- _Task objective_
In the entries that follow, find the line containing "toksyczny klimat"; from there, copy every line exactly through the line containing "پایگاه سلامت غیرضمیمه شماره دو شهری یک".

- _Data shown_

=== Section Start ===

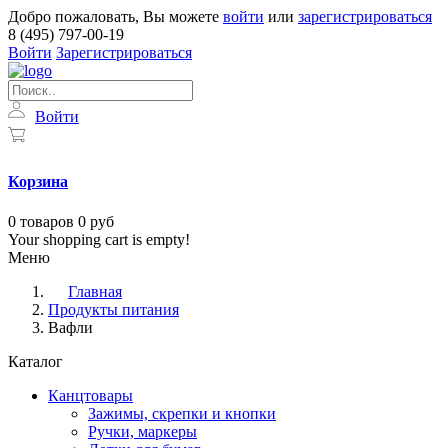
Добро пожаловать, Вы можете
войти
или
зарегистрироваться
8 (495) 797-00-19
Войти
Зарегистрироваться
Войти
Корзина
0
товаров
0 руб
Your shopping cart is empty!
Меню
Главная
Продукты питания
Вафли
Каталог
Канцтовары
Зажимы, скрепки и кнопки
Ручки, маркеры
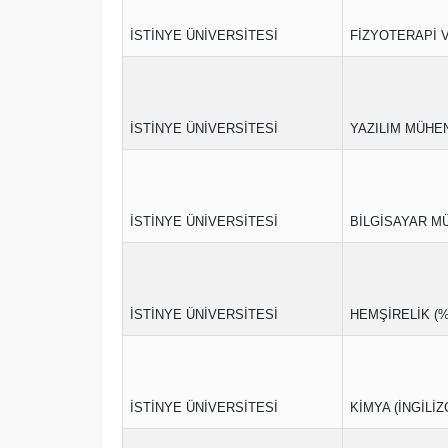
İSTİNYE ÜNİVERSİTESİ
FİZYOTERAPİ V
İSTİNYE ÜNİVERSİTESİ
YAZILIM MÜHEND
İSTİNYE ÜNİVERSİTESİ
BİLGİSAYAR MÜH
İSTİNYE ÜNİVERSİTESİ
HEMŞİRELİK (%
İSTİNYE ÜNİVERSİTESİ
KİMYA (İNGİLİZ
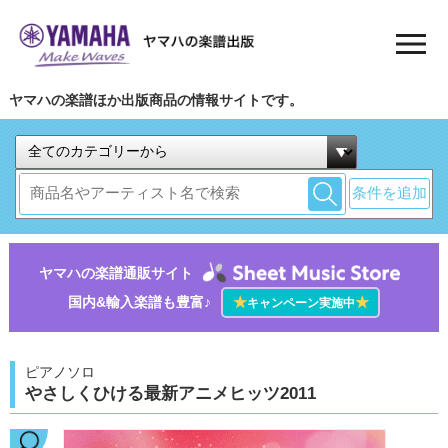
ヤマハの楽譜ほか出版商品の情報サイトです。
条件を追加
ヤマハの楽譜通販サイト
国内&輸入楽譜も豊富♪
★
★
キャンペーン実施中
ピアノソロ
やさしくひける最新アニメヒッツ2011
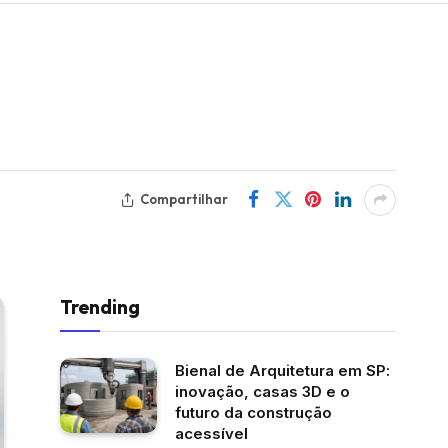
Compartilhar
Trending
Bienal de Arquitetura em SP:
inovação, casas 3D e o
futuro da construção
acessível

=== Section End ===
=== Section Start ===

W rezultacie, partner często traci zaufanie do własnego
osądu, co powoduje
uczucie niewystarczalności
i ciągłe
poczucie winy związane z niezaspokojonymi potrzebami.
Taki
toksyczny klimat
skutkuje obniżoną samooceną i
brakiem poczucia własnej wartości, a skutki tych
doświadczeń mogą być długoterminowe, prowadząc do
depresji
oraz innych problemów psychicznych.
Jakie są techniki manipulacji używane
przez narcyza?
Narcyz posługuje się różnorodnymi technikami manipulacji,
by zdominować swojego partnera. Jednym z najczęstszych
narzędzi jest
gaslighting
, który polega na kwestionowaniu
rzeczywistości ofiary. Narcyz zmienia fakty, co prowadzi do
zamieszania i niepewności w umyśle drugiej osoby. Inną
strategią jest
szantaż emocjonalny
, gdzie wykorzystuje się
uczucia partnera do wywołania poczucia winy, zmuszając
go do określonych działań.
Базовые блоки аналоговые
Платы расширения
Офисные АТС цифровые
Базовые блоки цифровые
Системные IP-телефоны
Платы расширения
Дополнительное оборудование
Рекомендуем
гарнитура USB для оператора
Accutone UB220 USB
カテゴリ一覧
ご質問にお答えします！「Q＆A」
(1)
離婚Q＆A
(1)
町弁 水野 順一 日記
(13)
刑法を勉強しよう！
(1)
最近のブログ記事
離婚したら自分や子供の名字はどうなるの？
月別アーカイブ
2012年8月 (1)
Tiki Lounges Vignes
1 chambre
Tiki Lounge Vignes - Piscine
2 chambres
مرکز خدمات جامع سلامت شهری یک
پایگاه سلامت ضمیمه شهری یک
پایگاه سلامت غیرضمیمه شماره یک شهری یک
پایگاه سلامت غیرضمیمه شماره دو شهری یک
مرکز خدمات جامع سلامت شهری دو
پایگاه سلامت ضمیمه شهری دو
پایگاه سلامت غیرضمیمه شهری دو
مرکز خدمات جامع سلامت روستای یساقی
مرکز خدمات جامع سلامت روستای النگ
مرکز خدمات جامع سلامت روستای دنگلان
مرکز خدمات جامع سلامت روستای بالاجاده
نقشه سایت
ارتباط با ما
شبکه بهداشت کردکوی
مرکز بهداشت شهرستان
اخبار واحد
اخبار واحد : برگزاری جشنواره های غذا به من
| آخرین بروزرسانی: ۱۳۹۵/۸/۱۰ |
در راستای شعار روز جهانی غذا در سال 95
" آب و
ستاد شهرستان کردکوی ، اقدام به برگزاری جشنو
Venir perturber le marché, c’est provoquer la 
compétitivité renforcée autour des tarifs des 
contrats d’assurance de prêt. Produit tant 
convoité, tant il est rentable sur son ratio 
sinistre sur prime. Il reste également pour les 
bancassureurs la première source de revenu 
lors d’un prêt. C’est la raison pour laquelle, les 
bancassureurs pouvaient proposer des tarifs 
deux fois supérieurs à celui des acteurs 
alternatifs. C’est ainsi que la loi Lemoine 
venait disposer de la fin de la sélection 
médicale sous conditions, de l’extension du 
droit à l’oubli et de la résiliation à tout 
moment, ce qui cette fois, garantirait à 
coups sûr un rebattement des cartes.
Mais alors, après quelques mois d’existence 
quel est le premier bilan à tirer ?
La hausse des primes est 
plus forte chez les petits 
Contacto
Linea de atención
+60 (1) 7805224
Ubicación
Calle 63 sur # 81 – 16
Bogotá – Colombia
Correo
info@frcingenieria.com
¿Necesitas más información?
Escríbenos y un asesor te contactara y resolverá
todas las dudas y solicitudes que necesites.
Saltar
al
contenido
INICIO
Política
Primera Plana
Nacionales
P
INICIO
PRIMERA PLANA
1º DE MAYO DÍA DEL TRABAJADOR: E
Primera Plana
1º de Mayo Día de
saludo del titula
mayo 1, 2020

=== Section End ===

- _Output of the task_
toksyczny klimat
skutkuje obniżoną samooceną i
brakiem poczucia własnej wartości, a skutki tych
doświadczeń mogą być długoterminowe, prowadząc do
depresji
oraz innych problemów psychicznych.
Jakie są techniki manipulacji używane
przez narcyza?
Narcyz posługuje się różnorodnymi technikami manipulacji,
by zdominować swojego partnera. Jednym z najczęstszych
narzędzi jest
gaslighting
, który polega na kwestionowaniu
rzeczywistości ofiary. Narcyz zmienia fakty, co prowadzi do
zamieszania i niepewności w umyśle drugiej osoby. Inną
strategią jest
szantaż emocjonalny
, gdzie wykorzystuje się
uczucia partnera do wywołania poczucia winy, zmuszając
go do określonych działań.
Базовые блоки аналоговые
Платы расширения
Офисные АТС цифровые
Базовые блоки цифровые
Системные IP-телефоны
Платы расширения
Дополнительное оборудование
Рекомендуем
гарнитура USB для оператора
Accutone UB220 USB
カテゴリ一覧
ご質問にお答えします！「Q＆A」
(1)
離婚Q＆A
(1)
町弁 水野 順一 日記
(13)
刑法を勉強しよう！
(1)
最近のブログ記事
離婚したら自分や子供の名字はどうなるの？
月別アーカイブ
2012年8月 (1)
Tiki Lounges Vignes
1 chambre
Tiki Lounge Vignes - Piscine
2 chambres
مرکز خدمات جامع سلامت شهری یک
پایگاه سلامت ضمیمه شهری یک
پایگاه سلامت غیرضمیمه شماره یک شهری یک
پایگاه سلامت غیرضمیمه شماره دو شهری یک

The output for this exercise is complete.